Abstract

Since the 1795 publication of James Hutton's Theory of the Earth with Proofs and Illustrations , uniformitarianism, sometimes simply stated as “the present is the key to the past” has been a fundamental tenet of geology. Uniformitarianism's slow geologic processes, combined with the enormous age of the Earth, have been a cornerstone of geologic thinking for the past 200 years. On the other hand, catastrophists, such as the influential French naturalist Georges Cuvier (1769–1832), sought to explain all geologic features in a few thousand years, based partly on a literal interpretation of certain Biblical events. For example, catastrophists claimed that the enormously thick layers of sediments which Hutton said required millions of years to accumulate were laid down in the great Noachian deluge—i.e., Noah's flood.

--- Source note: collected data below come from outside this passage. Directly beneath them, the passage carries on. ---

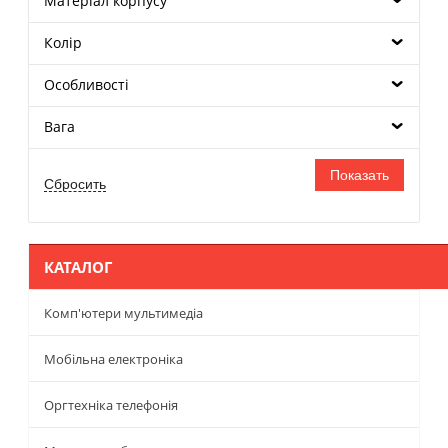
Матеріал корпусу
Колір
Особливості
Вага
КАТАЛОГ
Комп'ютери мультимедіа
Мобільна електроніка
Оргтехніка телефонія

Since then, geologists have modified the original concept of uniformitarianism by recognizing that geologic processes take place at different rates and, generally, the greater the rate, the rarer the event—for example, the concept of the “hundred-year flood” or the Gutenberg-Richter relationship (the log of the number of earthquakes greater than a certain magnitude decreases linearly with magnitude). However, geologists have long been reluctant to call on extraterrestrial processes to explain terrestrial features; it smacked of the much-maligned deus ex machina. The pioneering work of Eugene Shoemaker (1928-1997), more than any other single person, changed this thinking. Shoemaker studied Arizona's Meteor (or Barringer) Crater, and proved that it was an impact crater, not a volcanic caldera as previously assumed (Figure 1). Until the 1960s, even the craters on the Moon were thought to be due to volcanism and not impact! Figure 1. Meteor, or Barringer, Crater is about 1.2 km in diameter and estimated to be about 50 000 years old. (Photo courtesy of Alan Herring.) Since then, geoscientists have been looking for, and have found, other terrestrial …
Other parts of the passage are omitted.